Todo começo de ano costuma vir acompanhado de promessas de mudança. O problema é que, para muita gente, os planos feitos em janeiro não sobrevivem aos meses seguintes. Em grandes cidades, onde o tempo parece sempre curto por causa do trabalho, do trânsito e do cansaço, organizar a vida pessoal acaba virando mais um desafio na rotina.
Os dados confirmam que essa dificuldade não é isolada. Um estudo da Universidade Edith Cowan, na Austrália, mostrou que a maioria das pessoas abandona as resoluções de ano novo ainda no primeiro mês. Já uma pesquisa norte-americana publicada na PubMed, que acompanhou 200 pessoas por dois anos, apontou que 77% mantiveram as metas por apenas uma semana e só 19% conseguiram segui-las ao longo de todo o período.
Para especialistas, o problema não está na falta de força de vontade, mas na forma como as mudanças são planejadas. “O planejamento, normalmente, não é prioridade, e isso coloca as pessoas em um ciclo constante de frustração”, avalia a gestora de projetos Ana Laura Lobo.
Começar pelo papel
O primeiro passo é simples, mas costuma ser ignorado: listar tudo o que se deseja fazer no ano seguinte. A orientação é escrever sem filtros, incluindo desde pequenas vontades até projetos maiores. Nesse momento, não é necessário detalhar nem julgar. A lista tende a ficar extensa e deve ser revisitada depois.
Na segunda etapa, entra a definição de prioridades. Com o tempo limitado pela rotina, é preciso reconhecer que nem tudo cabe no mesmo período. Ana Laura sugere dividir os objetivos em três grupos: urgentes, agendáveis e importantes, mas adiáveis.
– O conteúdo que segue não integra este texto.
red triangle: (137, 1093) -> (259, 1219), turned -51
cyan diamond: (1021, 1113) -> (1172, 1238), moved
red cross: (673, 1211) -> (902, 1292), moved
Trazer as metas para a realidade
Segundo a cientista comportamental Giu Tessitore, o início do ano cria uma falsa sensação de ruptura. “Existe a ideia de que há um ‘eu do futuro’ que dará conta do que nunca conseguimos fazer”, explica. O caminho mais eficiente é olhar para trás, entender o que já funciona, o que vale manter e o que precisa ser interrompido.
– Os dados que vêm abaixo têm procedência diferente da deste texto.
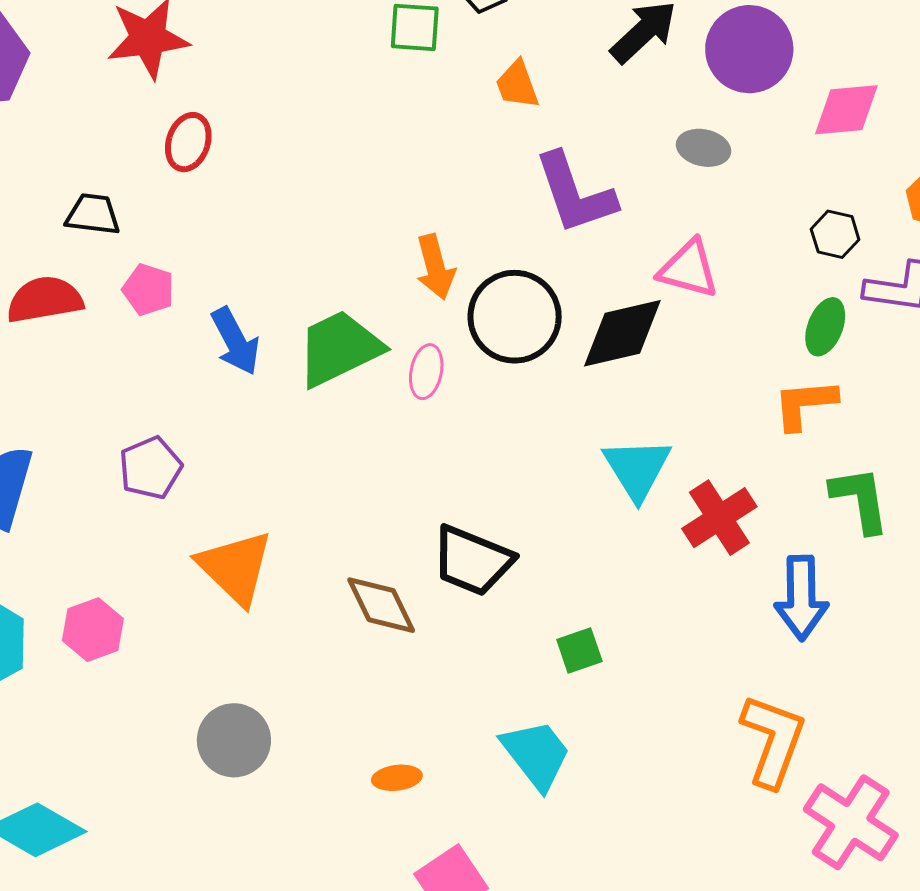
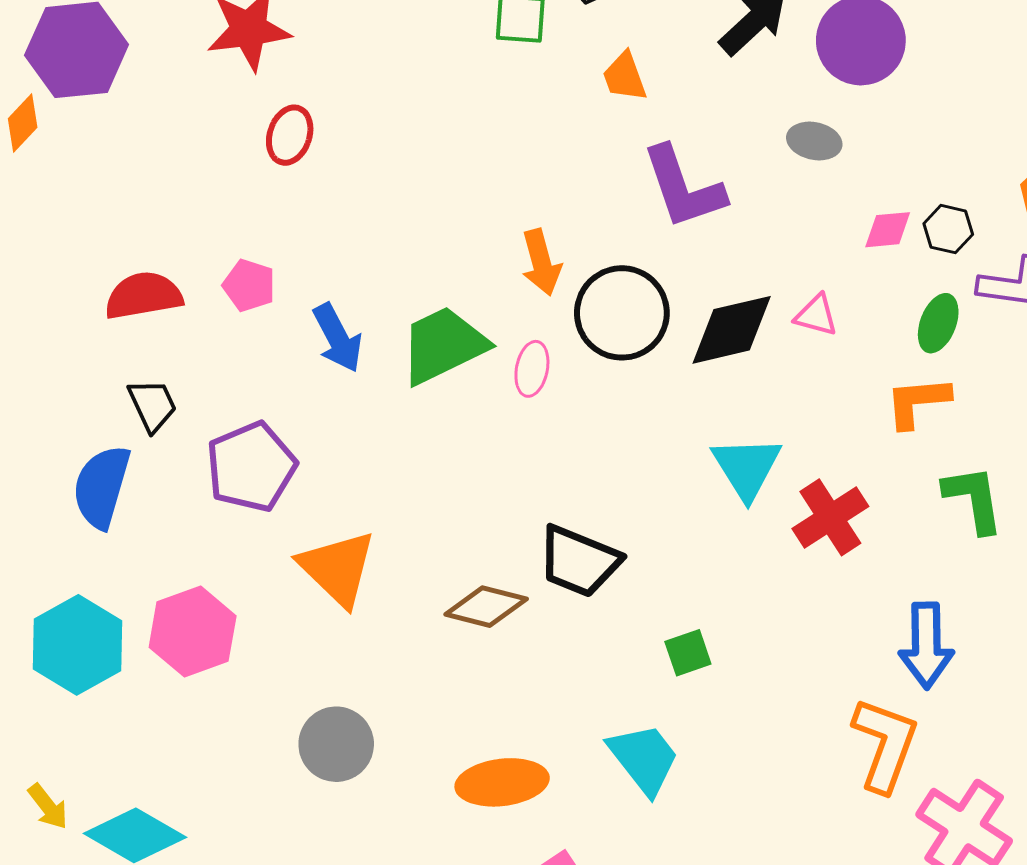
pink diamond: (846, 110) -> (888, 230), moved, size x0.7
black trapezoid: (93, 214) -> (152, 405), moved, turned 58
pink triangle: (689, 269) -> (816, 315), moved, size x0.7
purple pentagon: (150, 468) -> (251, 467), size x1.4
blue arrow: (801, 598) -> (926, 645), moved
brown diamond: (381, 605) -> (486, 607), turned -50
pink hexagon: (93, 630) -> (193, 632), size x1.4
orange ellipse: (397, 778) -> (502, 782), size x1.8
Apesar do clima de recomeço, a rotina continuará exigente. Por isso, as metas precisam dialogar com a realidade. Querer aprender francês, por exemplo, exige responder perguntas práticas: haverá tempo para estudar, dinheiro para aulas ou disciplina para manter o hábito diariamente?
Metas viram projetos
Com objetivos mais realistas definidos, o próximo passo é transformá-los em projetos, divididos em etapas menores. Metas muito amplas costumam desmotivar. “Quando o objetivo parece distante demais, a chance de desistência aumenta. Passos menores dão mais segurança”, explica Giu.
Em vez de “juntar dinheiro”, definir um valor específico e um prazo claro torna o objetivo mensurável. As pequenas conquistas ao longo do caminho ajudam a manter o engajamento. “Não é só empolgação no começo, é sustentar o processo”, reforça a especialista.
Estratégia faz diferença
Se uma tentativa falhou no passado, insistir do mesmo jeito pode não funcionar. Quem não conseguiu manter a academia pode se beneficiar de desafios coletivos ou aplicativos. Quem quer ler mais pode buscar um clube do livro.
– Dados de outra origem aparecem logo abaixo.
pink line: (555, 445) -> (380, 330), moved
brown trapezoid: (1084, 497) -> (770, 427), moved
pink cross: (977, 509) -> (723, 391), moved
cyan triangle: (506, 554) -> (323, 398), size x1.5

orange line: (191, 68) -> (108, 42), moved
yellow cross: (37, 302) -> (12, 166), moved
“O ser humano não é naturalmente disciplinado sozinho. Ter alguém acompanhando facilita”, afirma Ana Laura. Outra alternativa é criar consequências, como apostas simbólicas ou compromissos que gerem desconforto se a meta não for cumprida. Recursos visuais, como vision boards, também ajudam a manter os objetivos em evidência.
Revisar é parte do processo
Um erro comum é planejar e nunca mais revisar. As especialistas recomendam reservar um dia fixo por mês para avaliar avanços, ajustes e próximos passos. Organizar a semana também ajuda a lidar com a sensação constante de falta de tempo.
“Tentar transformar a rotina em aliada é fundamental”, diz Ana. O processo precisa gerar algum tipo de recompensa no caminho. “Não dá para esperar satisfação só no final. O durante também importa”, completa Giu.
Ajustar não é fracassar
O cérebro tende a resistir a mudanças. Há um pico inicial de motivação, seguido de recuo diante das dificuldades. Saber disso ajuda a insistir um pouco mais. Se os obstáculos persistirem, vale ajustar o plano.
“O planejamento é um rascunho. Ele pode e deve ser repensado”, lembra Giu. Não cumprir um prazo não significa fracasso, apenas necessidade de adaptação.
Menos é mais
Outro ponto-chave é aceitar limites. Tentar fazer tudo ao mesmo tempo aumenta a frustração. “A rotina perfeita é a que funciona na prática”, resume a especialista. Em muitos casos, focar em uma meta por vez é a escolha mais sustentável.
Entre os erros mais comuns estão a comparação excessiva com outras pessoas, o excesso de metas para um único ano e a falta de atenção aos próprios limitadores, como tentar usar menos o celular mantendo o aparelho sempre por perto.